● WHAT YOU HAVE TO DO: Retype, without changes, every line from the line that contains "I need masks" through the final line of the records. Exclude pictures.

● SUPPLIED DATA:
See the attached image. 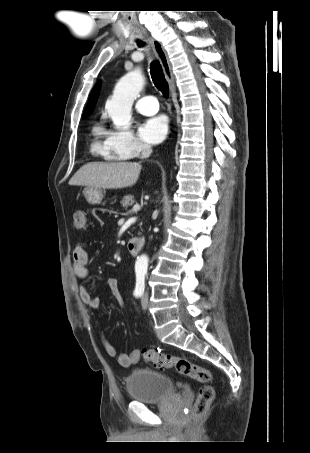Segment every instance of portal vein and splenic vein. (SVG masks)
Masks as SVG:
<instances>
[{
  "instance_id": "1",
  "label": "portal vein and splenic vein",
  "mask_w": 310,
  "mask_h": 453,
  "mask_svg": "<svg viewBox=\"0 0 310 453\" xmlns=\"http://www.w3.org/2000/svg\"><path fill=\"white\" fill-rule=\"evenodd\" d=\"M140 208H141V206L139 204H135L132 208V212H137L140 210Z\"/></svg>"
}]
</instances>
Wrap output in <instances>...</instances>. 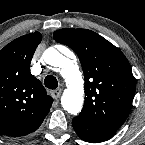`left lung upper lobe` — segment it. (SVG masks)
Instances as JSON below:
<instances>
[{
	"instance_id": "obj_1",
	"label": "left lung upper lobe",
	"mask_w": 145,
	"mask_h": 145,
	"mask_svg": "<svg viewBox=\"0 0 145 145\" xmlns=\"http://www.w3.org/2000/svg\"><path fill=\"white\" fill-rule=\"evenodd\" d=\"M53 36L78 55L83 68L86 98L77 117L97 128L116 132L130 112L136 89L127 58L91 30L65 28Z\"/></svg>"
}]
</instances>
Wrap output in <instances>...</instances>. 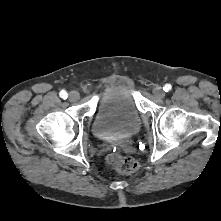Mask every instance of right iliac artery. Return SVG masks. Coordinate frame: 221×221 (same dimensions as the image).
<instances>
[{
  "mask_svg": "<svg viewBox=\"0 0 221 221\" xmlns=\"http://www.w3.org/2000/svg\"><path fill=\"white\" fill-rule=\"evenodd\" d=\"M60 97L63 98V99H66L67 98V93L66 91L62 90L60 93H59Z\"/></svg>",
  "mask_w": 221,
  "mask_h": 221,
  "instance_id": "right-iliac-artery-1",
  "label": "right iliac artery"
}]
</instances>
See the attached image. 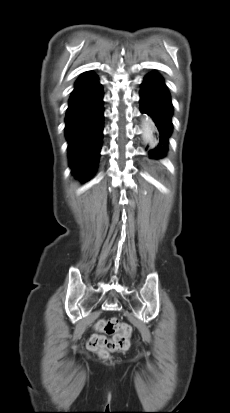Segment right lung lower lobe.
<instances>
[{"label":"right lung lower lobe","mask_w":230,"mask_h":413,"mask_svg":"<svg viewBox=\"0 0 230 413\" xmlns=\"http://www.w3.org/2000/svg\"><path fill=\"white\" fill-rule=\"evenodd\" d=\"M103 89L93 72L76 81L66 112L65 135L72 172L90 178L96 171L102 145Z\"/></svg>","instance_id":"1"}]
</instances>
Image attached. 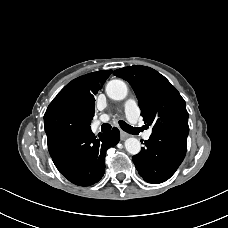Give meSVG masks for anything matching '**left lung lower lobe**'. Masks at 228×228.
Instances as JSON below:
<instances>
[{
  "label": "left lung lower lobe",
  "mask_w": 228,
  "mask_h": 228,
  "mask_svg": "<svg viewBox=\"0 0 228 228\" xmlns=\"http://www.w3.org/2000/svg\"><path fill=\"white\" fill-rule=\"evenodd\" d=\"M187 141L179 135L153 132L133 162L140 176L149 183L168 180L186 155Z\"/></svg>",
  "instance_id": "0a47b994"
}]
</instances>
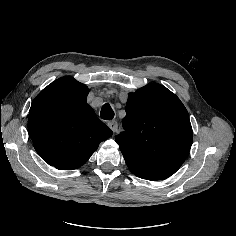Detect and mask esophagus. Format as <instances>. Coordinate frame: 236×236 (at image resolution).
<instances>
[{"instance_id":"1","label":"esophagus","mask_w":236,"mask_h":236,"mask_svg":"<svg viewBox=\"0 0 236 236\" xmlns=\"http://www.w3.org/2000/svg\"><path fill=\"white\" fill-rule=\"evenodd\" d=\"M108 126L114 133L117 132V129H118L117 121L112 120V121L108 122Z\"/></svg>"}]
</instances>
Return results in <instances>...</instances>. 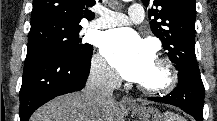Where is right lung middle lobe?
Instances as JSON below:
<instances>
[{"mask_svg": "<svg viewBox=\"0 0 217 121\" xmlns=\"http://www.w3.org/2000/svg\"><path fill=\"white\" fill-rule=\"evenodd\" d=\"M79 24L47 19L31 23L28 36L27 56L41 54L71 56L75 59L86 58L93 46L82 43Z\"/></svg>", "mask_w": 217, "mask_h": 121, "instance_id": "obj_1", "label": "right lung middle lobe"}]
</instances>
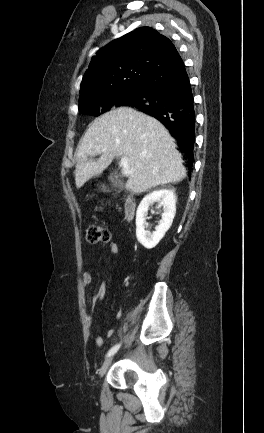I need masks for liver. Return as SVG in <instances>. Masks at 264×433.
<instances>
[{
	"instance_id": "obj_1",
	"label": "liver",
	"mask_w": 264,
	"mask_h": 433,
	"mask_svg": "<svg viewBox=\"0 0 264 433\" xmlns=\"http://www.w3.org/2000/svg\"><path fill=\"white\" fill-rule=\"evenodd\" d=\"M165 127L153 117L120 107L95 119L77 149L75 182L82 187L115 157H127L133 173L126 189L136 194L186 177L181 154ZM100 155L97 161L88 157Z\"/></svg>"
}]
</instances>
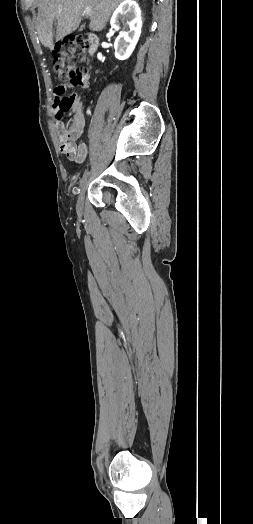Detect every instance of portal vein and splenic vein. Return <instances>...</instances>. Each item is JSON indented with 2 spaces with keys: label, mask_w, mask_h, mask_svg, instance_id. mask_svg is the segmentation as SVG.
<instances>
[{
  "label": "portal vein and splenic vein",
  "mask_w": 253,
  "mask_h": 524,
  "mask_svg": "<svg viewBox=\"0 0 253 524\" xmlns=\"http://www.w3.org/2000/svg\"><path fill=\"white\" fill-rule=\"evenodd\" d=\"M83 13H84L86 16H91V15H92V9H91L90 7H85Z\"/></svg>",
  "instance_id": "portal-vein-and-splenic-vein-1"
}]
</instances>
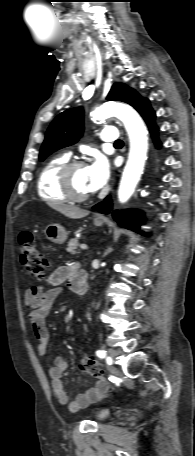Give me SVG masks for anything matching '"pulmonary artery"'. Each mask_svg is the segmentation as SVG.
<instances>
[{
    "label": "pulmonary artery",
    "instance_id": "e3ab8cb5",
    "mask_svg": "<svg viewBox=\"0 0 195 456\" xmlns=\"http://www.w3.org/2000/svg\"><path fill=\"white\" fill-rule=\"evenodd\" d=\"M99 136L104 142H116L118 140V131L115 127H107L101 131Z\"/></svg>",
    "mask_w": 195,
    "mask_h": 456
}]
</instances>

● SOLVED EXERCISE:
I need masks for liver. Return as SVG in <instances>. Masks at 264×433.
<instances>
[{
	"instance_id": "obj_1",
	"label": "liver",
	"mask_w": 264,
	"mask_h": 433,
	"mask_svg": "<svg viewBox=\"0 0 264 433\" xmlns=\"http://www.w3.org/2000/svg\"><path fill=\"white\" fill-rule=\"evenodd\" d=\"M165 127L153 117L120 107L95 119L77 149L75 182L82 187L115 157H127L133 173L126 189L136 194L186 177L181 154ZM100 155L97 161L88 157Z\"/></svg>"
}]
</instances>
Detect every instance of portal vein and splenic vein. Return <instances>...</instances>. Each item is JSON indented with 2 spaces with keys: label, mask_w, mask_h, mask_svg, instance_id. mask_svg is the segmentation as SVG.
<instances>
[{
  "label": "portal vein and splenic vein",
  "mask_w": 253,
  "mask_h": 524,
  "mask_svg": "<svg viewBox=\"0 0 253 524\" xmlns=\"http://www.w3.org/2000/svg\"><path fill=\"white\" fill-rule=\"evenodd\" d=\"M83 13H84L86 16H91V15H92V9H91L90 7H85Z\"/></svg>",
  "instance_id": "portal-vein-and-splenic-vein-1"
}]
</instances>
Give me SVG masks for anything matching '"pulmonary artery"'. Each mask_svg is the segmentation as SVG.
<instances>
[{
    "label": "pulmonary artery",
    "instance_id": "e3ab8cb5",
    "mask_svg": "<svg viewBox=\"0 0 195 456\" xmlns=\"http://www.w3.org/2000/svg\"><path fill=\"white\" fill-rule=\"evenodd\" d=\"M99 136L104 142H116L118 140V131L115 127H107L101 131Z\"/></svg>",
    "mask_w": 195,
    "mask_h": 456
}]
</instances>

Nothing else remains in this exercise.